Ok...sometimes I can come across harsh and I really and truly don't mean to be. So please take what I'm about to say in the true spirit it is intended. To help by perhaps looking at things from a different perspective. Or really, more from your little girls perspective. When keeping a Maltese that is not in the show ring in a full, show coat, your Maltese must endure much more combing and brushing with possible uncomfortable if not painful matts that need to be removed. And since you already mentioned that she is carried outside, let's look at that from a dog's perspective. Dog's by nature love to walk in grass and go on walks and smell things and investigate and roll around. It enriches their lives, their senses and stimulates their mind. And of course by allowing them to do this in a full show coat, it would ruin the coat in most cases so it would no longer look beautiful. So with that in mind, is it fair to a dog to not allow them this pleasure? I struggle with wanting to keep my Callie in a full show coat too because if you could just see how absolutely perfect her hair is, well it just makes it hard not to grow it out. And because she has such a true heavy silk coat, it really does not matt. But she loves running and playing in the grass so much. And she loves going on walks. I just don't have the heart. I have seriously considered letting her hair start to grow out in the winter and not cut it again until late Spring/early Summer. In the winter time we don't do much walking and trips outside to potty are pretty quick in our sub zero winter months.  Maybe that could be an option? Do a Town & Country Cut this Spring and then this Fall start to let it grow back?
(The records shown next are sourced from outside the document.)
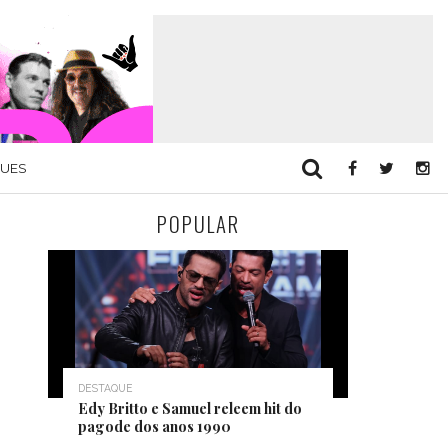
QUES
POPULAR
DESTAQUE
Edy Britto e Samuel releem hit do
pagode dos anos 1990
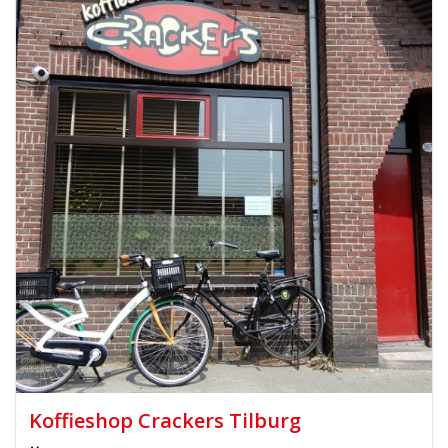
Koffieshop Crackers Tilburg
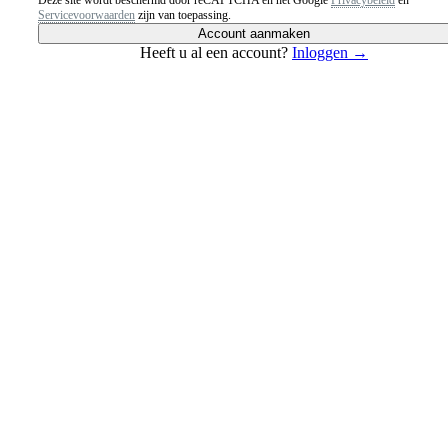
Servicevoorwaarden
zijn van toepassing.
Account aanmaken
Heeft u al een account?
Inloggen →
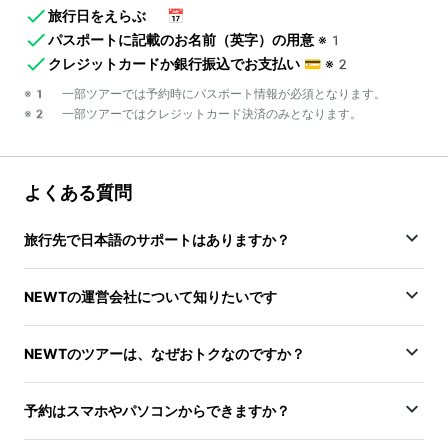
旅行日をえらぶ
📅
パスポートに記載のお名前（英字）の用意
※1
クレジットカードか銀行振込でお支払い
💳
※2
※1 一部ツアーでは予約時にパスポート情報が必須となります。
※2 一部ツアーではクレジットカード決済のみとなります。
よくある質問
旅行先で日本語のサポートはありますか？
NEWTの運営会社について知りたいです
NEWTのツアーは、なぜおトクなのですか？
予約はスマホやパソコンからできますか？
I really hope I haven't offended anyone who prefers to keep their fluffs in a full show coat. It truly is an individual decision with no real right or wrong decision. And if a fluff has never experienced walking, rolling, playing in grass well then they won't ever miss what they've never experienced.


----------



## Ladysmom (Oct 19, 2004)

I completely agree with you, Crystal. Bailey has a gorgeous thick silk coat, too. I let it grow until he was almost a year old, then broke down and cut it into a T&C. Bailey loves to go outside, splash in puddles, etc. and a full coat would just not be practical. It also gets really hot here in NC in the summer and he would get heat stroke in a full coat. 

Sometimes it's hard to remember that Maltese are "real dogs" since they are so pretty. They need the mental stimulation and exercise going outside gives them just like any other dog.
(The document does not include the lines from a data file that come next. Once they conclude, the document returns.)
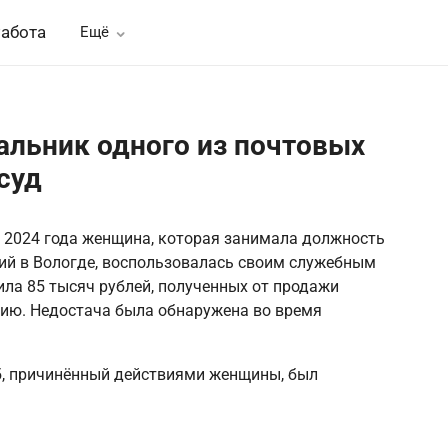
абота
Ещё
альник одного из почтовых
суд
рь 2024 года женщина, которая занимала должность
ий в Вологде, воспользовалась своим служебным
ила 85 тысяч рублей, полученных от продажи
нию. Недостача была обнаружена во время
б, причинённый действиями женщины, был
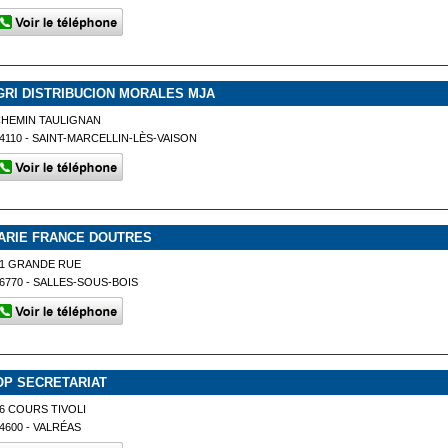
GRI DISTRIBUCION MORALES MJA
CHEMIN TAULIGNAN
4110 - SAINT-MARCELLIN-LÈS-VAISON
ARIE FRANCE DOUTRES
21 GRANDE RUE
6770 - SALLES-SOUS-BOIS
OP SECRETARIAT
6 COURS TIVOLI
4600 - VALRÉAS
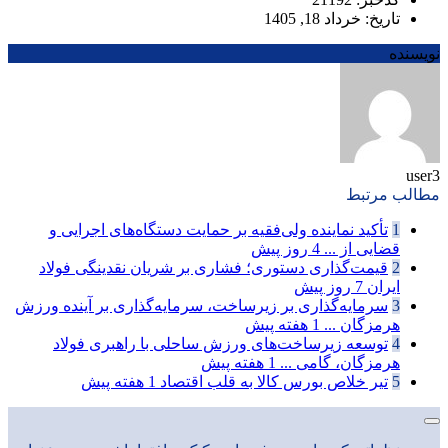
تاریخ: خرداد 18, 1405
نویسنده
user3
مطالب مرتبط
1
تأکید نماینده ولی‌فقیه بر حمایت دستگاه‌های اجرایی و
قضایی از ...
4 روز پیش
2
قیمت‌گذاری دستوری؛ فشاری بر شریان نقدینگی فولاد
ایران
7 روز پیش
3
سرمایه‌گذاری بر زیرساخت، سرمایه‌گذاری بر آینده ورزش
هرمزگان ...
1 هفته پیش
4
توسعه زیرساخت‌های ورزش ساحلی با راهبری فولاد
هرمزگان، گامی ...
1 هفته پیش
5
تیر خلاص بورس کالا به قلب اقتصاد
1 هفته پیش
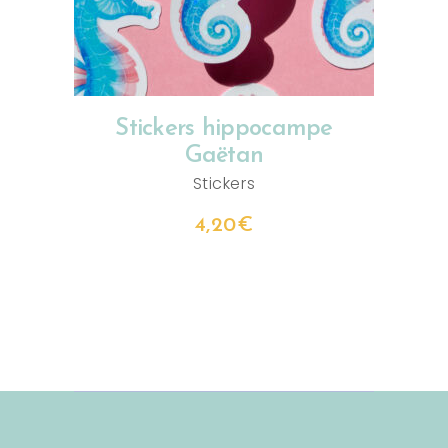
Stickers hippocampe
Gaëtan
Stickers
4,20
€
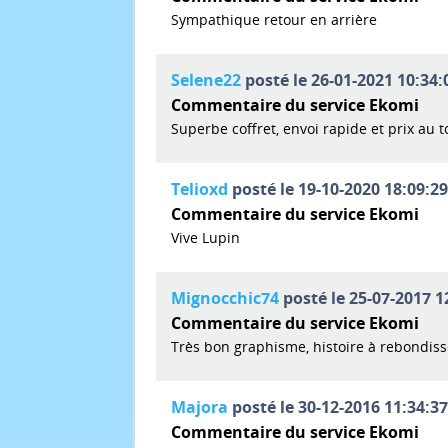
Sympathique retour en arrière
Selene22
posté le 26-01-2021 10:34:
Commentaire du service Ekomi
Superbe coffret, envoi rapide et prix au t
Telioxd
posté le 19-10-2020 18:09:29
Commentaire du service Ekomi
Vive Lupin
Mignocchic74
posté le 25-07-2017 1
Commentaire du service Ekomi
Très bon graphisme, histoire à rebondiss
Majora
posté le 30-12-2016 11:34:37
Commentaire du service Ekomi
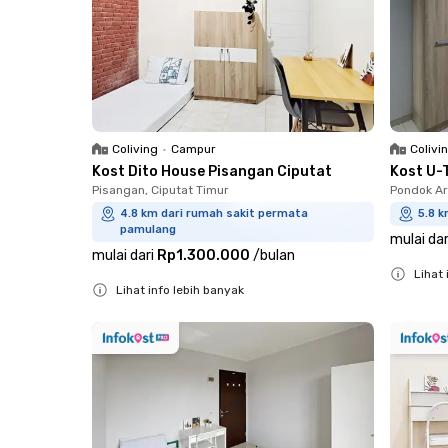
Coliving
•
Campur
Colivi
Kost Dito House Pisangan Ciputat
Kost U-
Pisangan, Ciputat Timur
Pondok Ar
4.8 km dari rumah sakit permata
5.8 
pamulang
mulai dar
mulai dari
Rp1.300.000
/
bulan
Lihat 
Lihat info lebih banyak
Close
Close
A T&C is such a nice compromise. They still look gorgeous and very much like a Maltese, but the maintenance is much easier. I brush Bailey every night while I watch television. It only takes 10 minutes which includes Biogroom waterless shampoo on his face. He actually loves being groomed and will jump up on the couch when I get the tote full of grooming supplies!


----------



## mdbflorida (Feb 28, 2013)

OMG Callie is too precious for words.


----------



## Ladysmom (Oct 19, 2004)

mdbflorida said:


> Well you learn something new everyday here! So puppy coats are easier than when they are full grown? I didn't realize they matt more easily when they are older.


That was my experience. Bailey's puppy coat was very easy until his adult coat came in. 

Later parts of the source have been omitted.